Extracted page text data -
····················

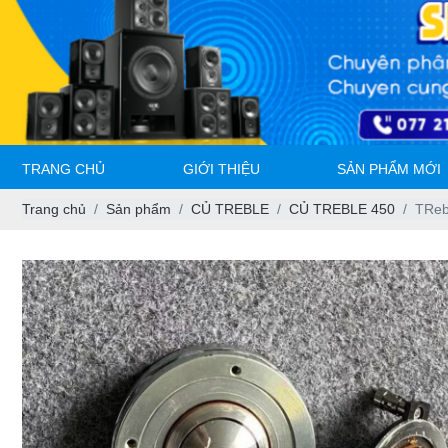
TRANG CHỦ
GIỚI THIỆU
SẢN PHẨM MỚI
Trang chủ
Sản phẩm
CỦ TREBLE
CỦ TREBLE 450
TReb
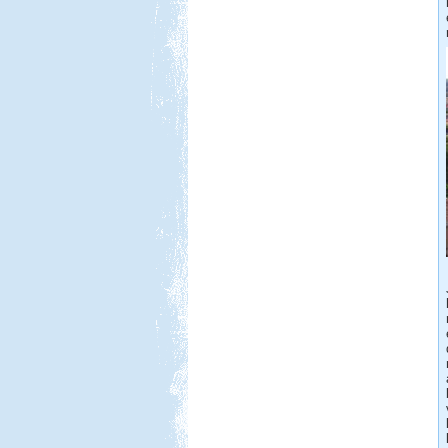
Beküldte:
Gagabi
Életem legnagyobb autós kalandja
volt...
Toscana
Beküldte:
Nemo25
1 nappal az indulás előtt Toscana
lett a befutó....
Toscana. Nagyvárosok.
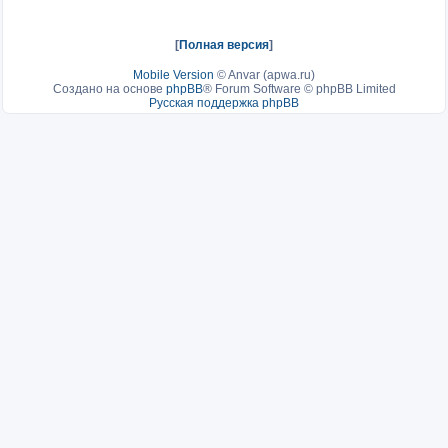
[
Полная версия
]
Mobile Version
©
Anvar (apwa.ru)
Создано на основе
phpBB
® Forum Software © phpBB Limited
Русская поддержка phpBB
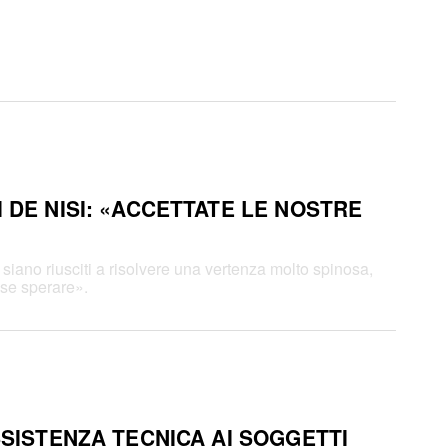
 DE NISI: «ACCETTATE LE NOSTRE
iano riusciti a risolvere una vertenza molto spinosa,
sse sperare».
SSISTENZA TECNICA AI SOGGETTI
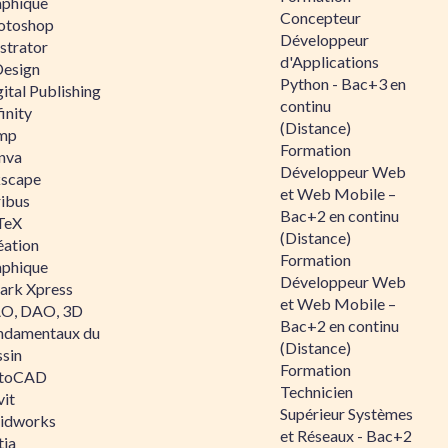
aphique
Concepteur
otoshop
Développeur
ustrator
d'Applications
Design
Python - Bac+3 en
ital Publishing
continu
inity
(Distance)
mp
Formation
nva
Développeur Web
kscape
et Web Mobile –
ribus
Bac+2 en continu
TeX
(Distance)
éation
Formation
aphique
Développeur Web
ark Xpress
et Web Mobile –
O, DAO, 3D
Bac+2 en continu
ndamentaux du
(Distance)
ssin
Formation
toCAD
Technicien
vit
Supérieur Systèmes
lidworks
et Réseaux - Bac+2
tia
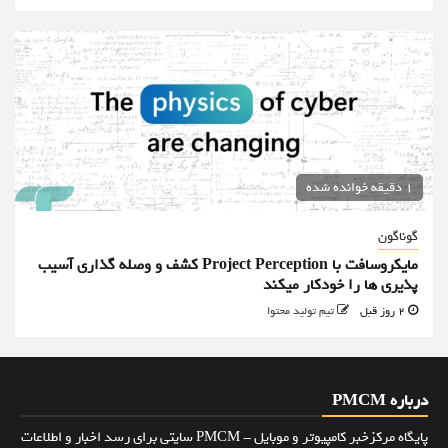
1 دقیقه خوانده شده
گوناگون
مایکروسافت با Project Perception کشف و وصله گذاری آسیب
پذیری ها را خودکار میکند
2 روز قبل
تیم تولید محتوا
درباره PMCM
پایگاه مرکزخبر کامپیوتر و موبایل - PMCM سایتی برای رسد اخبار و اطلاعات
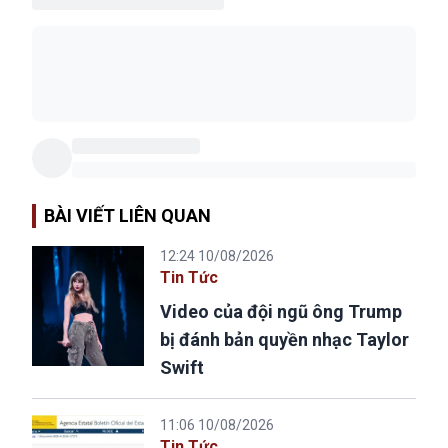
BÀI VIẾT LIÊN QUAN
12:24 10/08/2026
Tin Tức
Video của đội ngũ ông Trump
bị đánh bản quyền nhạc Taylor
Swift
11:06 10/08/2026
Tin Tức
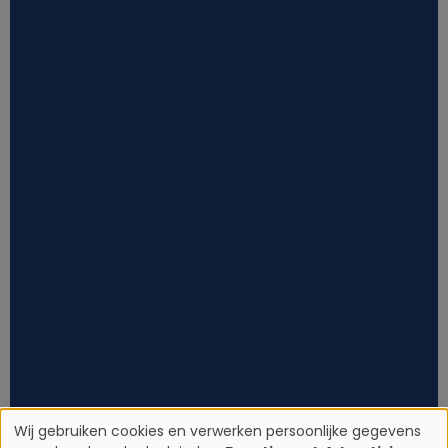
Wij gebruiken cookies en verwerken persoonlijke gegevens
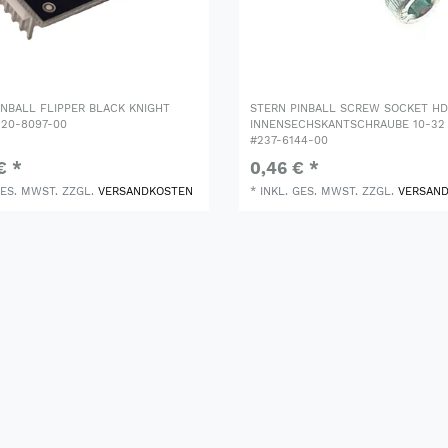
INBALL FLIPPER BLACK KNIGHT
STERN PINBALL SCREW SOCKET HD
520-8097-00
INNENSECHSKANTSCHRAUBE 10-32 
#237-6144-00
€ *
0,46 € *
GES. MWST.
ZZGL.
VERSANDKOSTEN
*
INKL. GES. MWST.
ZZGL.
VERSAN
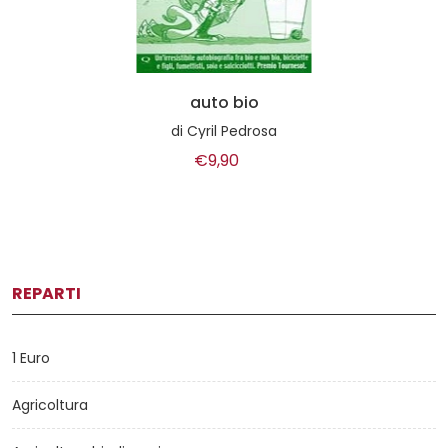
auto bio
di
Cyril Pedrosa
€9,90
REPARTI
1 Euro
Agricoltura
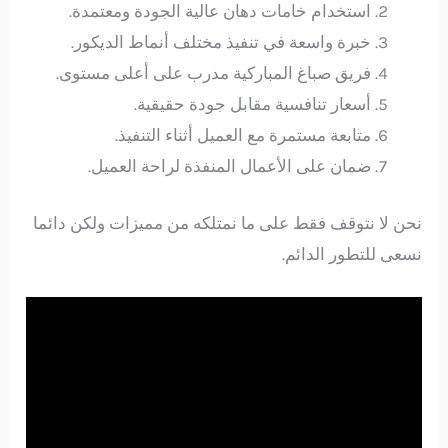
استخدام خامات دهان عالية الجودة ومعتمدة.
خبرة واسعة في تنفيذ مختلف أنماط الديكور.
فريق صباغ المباركية مدرب على أعلى مستوى.
أسعار تنافسية مقابل جودة حقيقية.
متابعة مستمرة مع العميل أثناء التنفيذ.
ضمان على الأعمال المنفذة لراحة العميل.
نحن لا نتوقف فقط على ما نمتلكه من مميزات ولكن دائما
نسعى للتطور الدائم.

····················

TASK REQUIREMENTS - The records above need to be printed in full and exactly, without any of the pictures.

TASK RESPONSE -
TRANG CHỦ
GIỚI THIỆU
SẢN PHẨM MỚI
Trang chủ
Sản phẩm
CỦ TREBLE
CỦ TREBLE 450
TReb
Beküldte:
Gagabi
Életem legnagyobb autós kalandja
volt...
Toscana
Beküldte:
Nemo25
1 nappal az indulás előtt Toscana
lett a befutó....
Toscana. Nagyvárosok.
[
Полная версия
]
Mobile Version
©
Anvar (apwa.ru)
Создано на основе
phpBB
® Forum Software © phpBB Limited
Русская поддержка phpBB
 DE NISI: «ACCETTATE LE NOSTRE
iano riusciti a risolvere una vertenza molto spinosa,
sse sperare».
SSISTENZA TECNICA AI SOGGETTI
aphique
Concepteur
otoshop
Développeur
ustrator
d'Applications
Design
Python - Bac+3 en
ital Publishing
continu
inity
(Distance)
mp
Formation
nva
Développeur Web
kscape
et Web Mobile –
ribus
Bac+2 en continu
TeX
(Distance)
éation
Formation
aphique
Développeur Web
ark Xpress
et Web Mobile –
O, DAO, 3D
Bac+2 en continu
ndamentaux du
(Distance)
ssin
Formation
toCAD
Technicien
vit
Supérieur Systèmes
lidworks
et Réseaux - Bac+2
tia
1 دقیقه خوانده شده
گوناگون
مایکروسافت با Project Perception کشف و وصله گذاری آسیب
پذیری ها را خودکار میکند
2 روز قبل
تیم تولید محتوا
درباره PMCM
پایگاه مرکزخبر کامپیوتر و موبایل - PMCM سایتی برای رسد اخبار و اطلاعات
BÀI VIẾT LIÊN QUAN
12:24 10/08/2026
Tin Tức
Video của đội ngũ ông Trump
bị đánh bản quyền nhạc Taylor
Swift
11:06 10/08/2026
Tin Tức
Wij gebruiken cookies en verwerken persoonlijke gegevens
INBALL FLIPPER BLACK KNIGHT
STERN PINBALL SCREW SOCKET HD
520-8097-00
INNENSECHSKANTSCHRAUBE 10-32 
#237-6144-00
€ *
0,46 € *
GES. MWST.
ZZGL.
VERSANDKOSTEN
*
INKL. GES. MWST.
ZZGL.
VERSAN
auto bio
di
Cyril Pedrosa
€9,90
REPARTI
1 Euro
Agricoltura
استخدام خامات دهان عالية الجودة ومعتمدة.
خبرة واسعة في تنفيذ مختلف أنماط الديكور.
فريق صباغ المباركية مدرب على أعلى مستوى.
أسعار تنافسية مقابل جودة حقيقية.
متابعة مستمرة مع العميل أثناء التنفيذ.
ضمان على الأعمال المنفذة لراحة العميل.
نحن لا نتوقف فقط على ما نمتلكه من مميزات ولكن دائما
نسعى للتطور الدائم.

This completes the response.